15th June 2016
Fifty four FTSE 100 companies which have funding deficits on their staff pension schemes paid out a total of £48 billion in dividends a year for the past two years according to a new analysis from A.J.Bell. This is almost equal to the total deficit of their pension schemes which is £52 billion.
Thirty-five FTSE 100 firms paid out more in dividends than their pension deficit and, more conspicuously, eight of the 20 companies with the largest pension deficits paid out more in dividends than their deficit (see chart below for full details).
The firm says the analysis raises questions over whether public companies have got the right balance between shareholder payouts and funding for their staff pension schemes during a week when Philip Green faces an interrogation by the Work and Pensions select committee about the BHS scheme deficit.

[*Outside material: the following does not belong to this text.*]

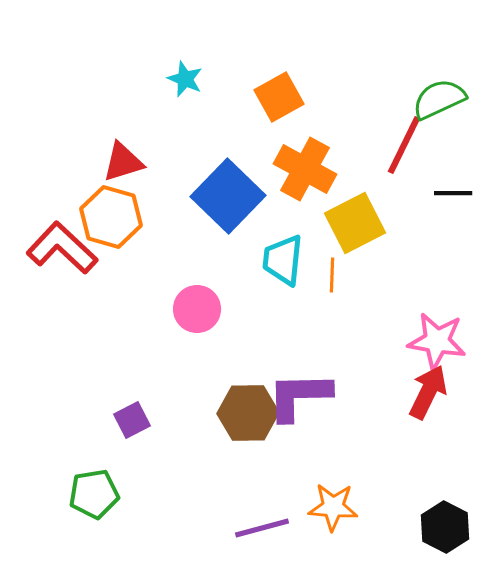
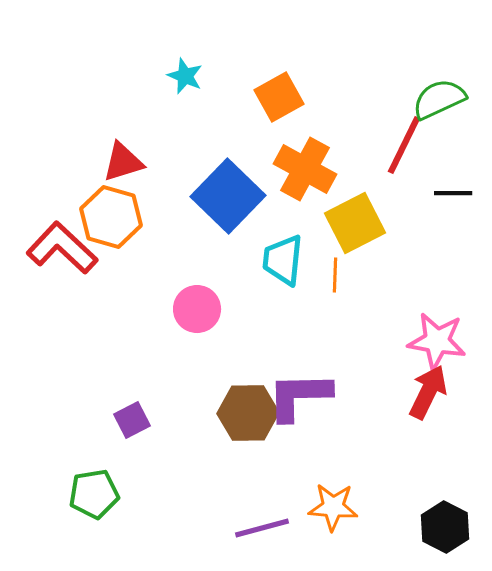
cyan star: moved 3 px up
orange line: moved 3 px right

The total pension scheme deficits of current FTSE 100 firms in 2014 was £52 billion, yet in both 2014 and 2015 they paid out £48 billion in dividends and in some cases share buybacks came on top of those distributions.
With a further £49 billion in payments from these firms expected by the analysts’ consensus for 2016, 10-year Gilt yields at new record lows and the Bank of England hardly rushing to raise interest rates, the picture seems unlikely to improve.
|Total deficit 2014||Dividends paid by those in deficit|
Russ Mould, investment director at AJ Bell, says: “The collapse in interest rates and bond yields to record lows for a sustained period of time has contributed to substantial pension deficits for many firms and this has been bought into stark focus by the plights of BHS and Tata steel in recent weeks.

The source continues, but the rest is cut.